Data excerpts
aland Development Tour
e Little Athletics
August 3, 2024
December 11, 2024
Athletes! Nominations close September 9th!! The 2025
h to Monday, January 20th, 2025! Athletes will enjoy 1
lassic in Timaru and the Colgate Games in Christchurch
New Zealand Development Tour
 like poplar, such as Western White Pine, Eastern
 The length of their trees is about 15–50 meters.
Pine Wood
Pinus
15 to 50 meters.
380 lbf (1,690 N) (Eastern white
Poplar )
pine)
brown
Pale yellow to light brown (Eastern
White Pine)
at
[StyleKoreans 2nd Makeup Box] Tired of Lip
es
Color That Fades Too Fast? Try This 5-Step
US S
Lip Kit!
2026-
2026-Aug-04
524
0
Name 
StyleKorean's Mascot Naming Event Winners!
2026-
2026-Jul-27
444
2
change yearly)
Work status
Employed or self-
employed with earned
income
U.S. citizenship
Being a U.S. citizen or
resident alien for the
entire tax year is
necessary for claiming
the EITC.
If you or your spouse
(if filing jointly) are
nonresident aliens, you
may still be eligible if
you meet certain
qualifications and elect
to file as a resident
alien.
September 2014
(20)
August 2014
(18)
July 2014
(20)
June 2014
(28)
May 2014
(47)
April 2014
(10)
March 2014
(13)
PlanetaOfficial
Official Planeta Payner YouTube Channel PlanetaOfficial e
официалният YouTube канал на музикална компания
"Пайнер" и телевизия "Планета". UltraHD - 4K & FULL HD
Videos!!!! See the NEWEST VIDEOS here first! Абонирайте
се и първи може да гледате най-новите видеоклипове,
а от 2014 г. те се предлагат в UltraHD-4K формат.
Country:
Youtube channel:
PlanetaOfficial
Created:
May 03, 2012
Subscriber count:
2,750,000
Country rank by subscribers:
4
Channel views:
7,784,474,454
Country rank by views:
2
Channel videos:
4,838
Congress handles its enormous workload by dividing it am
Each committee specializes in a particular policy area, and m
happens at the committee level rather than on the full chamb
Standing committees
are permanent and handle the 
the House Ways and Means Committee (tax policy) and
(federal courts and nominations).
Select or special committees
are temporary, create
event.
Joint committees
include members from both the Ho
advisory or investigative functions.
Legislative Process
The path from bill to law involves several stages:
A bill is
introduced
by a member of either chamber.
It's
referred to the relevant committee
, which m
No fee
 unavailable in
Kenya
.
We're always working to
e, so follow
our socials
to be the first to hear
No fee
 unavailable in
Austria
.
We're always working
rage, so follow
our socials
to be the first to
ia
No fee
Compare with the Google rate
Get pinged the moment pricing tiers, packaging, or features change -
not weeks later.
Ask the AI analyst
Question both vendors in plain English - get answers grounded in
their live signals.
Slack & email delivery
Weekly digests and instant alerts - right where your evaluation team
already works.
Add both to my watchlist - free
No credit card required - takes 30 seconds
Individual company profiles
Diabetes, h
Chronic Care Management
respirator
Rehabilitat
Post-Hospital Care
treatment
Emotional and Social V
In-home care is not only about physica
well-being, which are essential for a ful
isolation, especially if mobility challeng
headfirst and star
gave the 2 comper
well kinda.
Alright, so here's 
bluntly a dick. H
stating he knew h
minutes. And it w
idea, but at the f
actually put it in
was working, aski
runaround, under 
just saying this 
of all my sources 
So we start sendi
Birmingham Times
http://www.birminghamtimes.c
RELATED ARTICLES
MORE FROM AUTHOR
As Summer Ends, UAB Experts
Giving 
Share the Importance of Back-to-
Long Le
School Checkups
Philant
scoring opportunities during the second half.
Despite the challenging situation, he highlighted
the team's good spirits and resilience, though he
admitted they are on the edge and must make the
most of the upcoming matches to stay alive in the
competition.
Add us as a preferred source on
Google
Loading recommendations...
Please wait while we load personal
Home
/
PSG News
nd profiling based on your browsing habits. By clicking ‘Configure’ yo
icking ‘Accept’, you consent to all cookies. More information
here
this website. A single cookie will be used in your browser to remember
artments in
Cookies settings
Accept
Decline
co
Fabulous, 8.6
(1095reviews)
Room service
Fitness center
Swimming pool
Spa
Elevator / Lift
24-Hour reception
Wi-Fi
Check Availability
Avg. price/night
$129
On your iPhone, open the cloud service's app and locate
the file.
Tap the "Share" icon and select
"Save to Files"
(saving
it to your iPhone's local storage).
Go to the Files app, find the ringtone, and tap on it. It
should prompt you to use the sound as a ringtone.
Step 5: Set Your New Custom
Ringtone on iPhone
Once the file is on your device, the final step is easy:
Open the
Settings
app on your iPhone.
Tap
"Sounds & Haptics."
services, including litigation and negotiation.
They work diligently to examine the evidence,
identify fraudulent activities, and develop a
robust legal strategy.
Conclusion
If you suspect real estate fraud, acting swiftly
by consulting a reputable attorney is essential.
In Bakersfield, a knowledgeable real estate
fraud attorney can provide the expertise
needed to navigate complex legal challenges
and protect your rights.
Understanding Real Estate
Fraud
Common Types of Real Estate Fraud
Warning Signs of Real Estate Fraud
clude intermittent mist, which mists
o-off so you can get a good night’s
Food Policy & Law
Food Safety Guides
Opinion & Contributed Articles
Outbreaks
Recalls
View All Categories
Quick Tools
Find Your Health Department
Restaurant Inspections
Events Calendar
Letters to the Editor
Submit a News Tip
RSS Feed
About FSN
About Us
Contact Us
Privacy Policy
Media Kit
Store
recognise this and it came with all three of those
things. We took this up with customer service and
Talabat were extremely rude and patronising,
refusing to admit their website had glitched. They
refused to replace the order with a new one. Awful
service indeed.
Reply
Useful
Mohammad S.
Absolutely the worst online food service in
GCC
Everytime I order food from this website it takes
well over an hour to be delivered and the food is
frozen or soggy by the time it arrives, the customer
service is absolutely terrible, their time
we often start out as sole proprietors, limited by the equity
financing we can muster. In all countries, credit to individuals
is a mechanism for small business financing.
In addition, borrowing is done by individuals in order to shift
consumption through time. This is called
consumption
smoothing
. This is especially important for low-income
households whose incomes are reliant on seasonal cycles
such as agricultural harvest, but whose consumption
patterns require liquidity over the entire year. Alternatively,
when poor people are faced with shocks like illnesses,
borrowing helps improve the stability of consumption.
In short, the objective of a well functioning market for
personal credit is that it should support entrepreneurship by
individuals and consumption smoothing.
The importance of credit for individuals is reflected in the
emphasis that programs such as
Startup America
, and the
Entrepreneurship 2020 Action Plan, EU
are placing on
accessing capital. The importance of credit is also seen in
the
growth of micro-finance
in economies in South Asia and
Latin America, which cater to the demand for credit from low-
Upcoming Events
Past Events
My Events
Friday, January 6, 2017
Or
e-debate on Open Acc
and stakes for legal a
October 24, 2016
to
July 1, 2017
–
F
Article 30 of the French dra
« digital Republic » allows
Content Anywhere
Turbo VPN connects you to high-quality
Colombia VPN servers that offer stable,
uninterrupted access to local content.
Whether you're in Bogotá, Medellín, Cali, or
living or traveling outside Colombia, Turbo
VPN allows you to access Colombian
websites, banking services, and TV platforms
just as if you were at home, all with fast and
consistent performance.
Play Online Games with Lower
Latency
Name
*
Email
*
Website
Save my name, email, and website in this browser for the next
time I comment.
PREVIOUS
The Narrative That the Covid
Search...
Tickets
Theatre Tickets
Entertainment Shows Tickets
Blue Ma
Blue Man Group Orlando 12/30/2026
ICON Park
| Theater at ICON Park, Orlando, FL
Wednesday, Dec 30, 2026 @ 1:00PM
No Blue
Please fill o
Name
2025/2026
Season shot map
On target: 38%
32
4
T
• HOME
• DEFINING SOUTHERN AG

→ WHAT YOU WILL DO:
All lines with the word "Eastern" must be located in the data and copied.

→ OUTPUT:
 like poplar, such as Western White Pine, Eastern
380 lbf (1,690 N) (Eastern white
Pale yellow to light brown (Eastern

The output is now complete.